Eicha Rabba : The Midrash reads the first half of this stanza as a conversation: “Our fathers sinned!” They meant that the sins were their fathers’ and not theirs. To which God answers, “They are no more!” They are not alive; you are the ones sinning now. The Midrash then offers an alternative conversation combining both halves of the stanza, “The fathers said to the children, “You exist in our merit and now you want us to bear the burden of your sins!”
This stanza raises the issue of the responsibility that children carry for their fathers’ sins. The general approach is that children bear such responsibility only when they follow in the ways of their fathers’ . When children continue their fathers’ ways they are giving more reality to those actions. They are allowing those actions to live on. This is true for both good and evil. Fathers can achieve merit through their children’s’ actions. They are also responsible if their children continue in evil ways.

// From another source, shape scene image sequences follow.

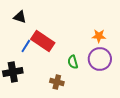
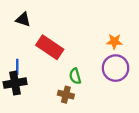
blue line: (26, 46) -> (17, 67), moved, turned -32
green semicircle: (73, 62) -> (75, 76), moved

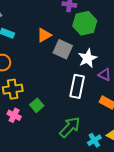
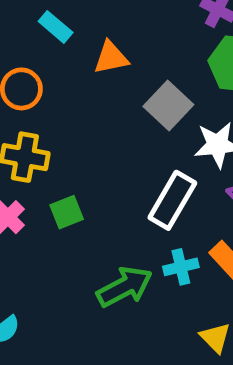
orange triangle: (44, 35) -> (111, 58), moved
cyan cross: (94, 140) -> (181, 267), moved

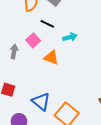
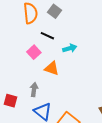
gray arrow: (14, 52) -> (34, 90), moved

What are supposed to think after times of destruction? Are we obligated to look at the ways of the generation that suffered and try to understand why they suffered? This is extremely difficult when we see our ancestors as holy people who were much greater than we can ever aspire to be. How can we look at the generations of holy people who suffered the Crusades and determine what they were doing wrong so that we can change? How can we even claim that they suffered because of their sins? This becomes even more difficult when we examine more recent events in history, events that boggle the imagination. Events such as the Holocaust. Who would dare say that they suffered because of their sins? Who would dare say that we know what they did wrong and that we can be better?
Yet, we are told to take this exact approach when trying to understand the destruction of the Temples in Jerusalem, destructions that were even more devastating than the Holocaust in terms of their impact on the Jewish People for generations. The descriptions of the suffering during the sieges of Jerusalem and the ensuing exile and literal sale into servitude for generations equal the destruction of the Holocaust in everything except the modern technology of the Nazis. The slaughter was the same. The torture and humiliation was no different. If we can look at the reasons for the destruction of Jerusalem, examine the ways of those holy generations, than surely we can look at the generation of the Holocaust as well. This in and of itself is an important lesson of this verse in Eicha.
There are those who say that the destruction was a punishment for Reform Judaism and Zionism. Yet, the majority of those who died were observant Jews. If we are to take the approach of this verse and of the numerous times that the Talmud asks the reason for the destruction and exile we must ask what was wrong with even the holiest of Jews who suffered such terrible devastation. If we take such an approach we are automatically being critical of those who say that our approach must be to rebuild what European Jewry in greater numbers.
This approach says that there was something missing in the Service of God of even that holy and honored generation. Rebuilding what was without asking what was missing is to ignore the fact that destruction took place.
When we determine what was wrong with that generation we will gain insight into what is missing in our generation as well.